Come lo avete visto cambiare il vostro pubblico negli anni? Com’è che l’età media è sempre così bassa? Com’è che già un 24enne si fatica a vederlo tra il vostro pubblico abituale?
Questo che stiamo vivendo adesso è il quarto ricambio generazionale che vediamo sotto il palco. Il pubblico giovane è più puro, capisce quando uno è sincero e si lascia influenzare di meno dai mass-media. Per tanti che hanno seguito i Persiana, la rinuncia ad un certo tipo di ska da parte nostra, ha portato ad un allontanamento. Altri, più attenti alle mode e a quanto fa tendenza, seguire i Persiana o continuare a seguirci, non lo ritengono un bene. In fin dei conti, già il nome non fa tendenza, in più noi non amiamo apparire, non ci piace posare, finito un concerto non ci chiudiamo in un camerino o in un albergo, ma usciamo e conosciamo gente, chiacchieriamo, ridiamo con chi ci viene a vedere. Per molta gente, superare una certa età, è un male, perdono la fantasia. Ma questo è un discorso troppo lungo e diventerei polemico. Mi piace pensare che chi viene ad ascoltarci è perché ha voglia di divertirsi e basta. E comunque quelli dopo i 24 e più ci sono, sono dietro, dalle parti del mixer, dove si sente notoriamente meglio.

Tanti ospiti, la ‘scena torinese’ a raccolta, in stile rimpatriata, come “a rendere omaggio” a più di 10 anni di storia di Persiana Jones…
Appunto, come dicevo prima è stato un disco tra amici, quindi Zazzo, quindi Madaski, ma anche Paolo Parpaglione che finalmente ha suonato su un nostro disco. E Bunna che ha seguito il lavoro con Mada e Tavella. Diciamo che è stato molto bello registrare e soprattutto è stato bello finire a tavola le giornate di lavoro tutti insieme.

Come avete fatto e che posto occupa la musica nella vostra vita?
La musica occupa le prime posizioni della mia classifica interna. Non sto a fare una classifica vera e propria, però la famiglia, gli amici e la musica se la giocano. E come abbiamo fatto non lo so neanche io. Siamo solo sempre stati sinceri.

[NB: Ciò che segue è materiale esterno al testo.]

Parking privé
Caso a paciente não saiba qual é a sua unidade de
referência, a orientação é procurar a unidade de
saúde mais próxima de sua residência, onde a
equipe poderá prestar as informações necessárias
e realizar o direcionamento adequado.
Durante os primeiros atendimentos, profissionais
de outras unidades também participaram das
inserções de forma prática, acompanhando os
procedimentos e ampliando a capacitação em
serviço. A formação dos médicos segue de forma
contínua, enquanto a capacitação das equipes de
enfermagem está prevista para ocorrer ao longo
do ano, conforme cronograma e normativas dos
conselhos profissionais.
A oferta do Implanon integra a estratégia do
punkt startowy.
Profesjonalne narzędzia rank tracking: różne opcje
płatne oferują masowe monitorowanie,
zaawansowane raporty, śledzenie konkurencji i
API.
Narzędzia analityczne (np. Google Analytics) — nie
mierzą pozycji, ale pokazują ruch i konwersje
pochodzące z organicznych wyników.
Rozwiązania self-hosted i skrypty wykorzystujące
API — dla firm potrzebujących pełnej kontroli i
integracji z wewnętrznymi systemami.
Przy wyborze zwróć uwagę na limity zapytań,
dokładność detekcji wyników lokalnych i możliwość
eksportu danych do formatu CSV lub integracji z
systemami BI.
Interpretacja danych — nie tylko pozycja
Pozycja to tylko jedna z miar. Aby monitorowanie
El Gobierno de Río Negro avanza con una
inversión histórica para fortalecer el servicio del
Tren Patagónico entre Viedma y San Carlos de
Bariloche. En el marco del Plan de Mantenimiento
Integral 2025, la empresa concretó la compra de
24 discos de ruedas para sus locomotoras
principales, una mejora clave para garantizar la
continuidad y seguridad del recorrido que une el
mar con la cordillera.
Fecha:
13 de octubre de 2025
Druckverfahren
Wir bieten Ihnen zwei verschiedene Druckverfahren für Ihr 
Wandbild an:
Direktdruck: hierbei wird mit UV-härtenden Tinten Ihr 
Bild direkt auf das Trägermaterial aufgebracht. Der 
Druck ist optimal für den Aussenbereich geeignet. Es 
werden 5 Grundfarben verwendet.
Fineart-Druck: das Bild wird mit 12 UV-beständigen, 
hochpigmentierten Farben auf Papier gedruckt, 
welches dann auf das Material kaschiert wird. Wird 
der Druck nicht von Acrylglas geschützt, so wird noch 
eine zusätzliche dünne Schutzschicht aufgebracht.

La UAZ records, vostra casa indipendente di produzione autogestita autoprodotta auto tutto, autoproduzione totale anche nella grafica del booklet ho visto. E’ l’unica strada realmente praticabile?
Per noi sì. Per essere completamente indipendente e non avere imposizioni è l’unica strada. Se poi sia giusto oppure no ….. beh, lasciamo anche questo ai posteri.

Zero compromessi quindi, come cantate in apertura di album “io non vendo la mia libertà”…
Bravo, hai capito il senso……

E a livello di soldi? Che in fondo noi giovani siamo veniali, sempre lì ad aspettare che qualcuno faccia i soldi con la musica per poi puntargli l’indice contro e insultarlo (al posto che battergli le mani)
Noi non corriamo rischi alla Blink tanto per intenderci. Non penso di avere questo tipo di problema……….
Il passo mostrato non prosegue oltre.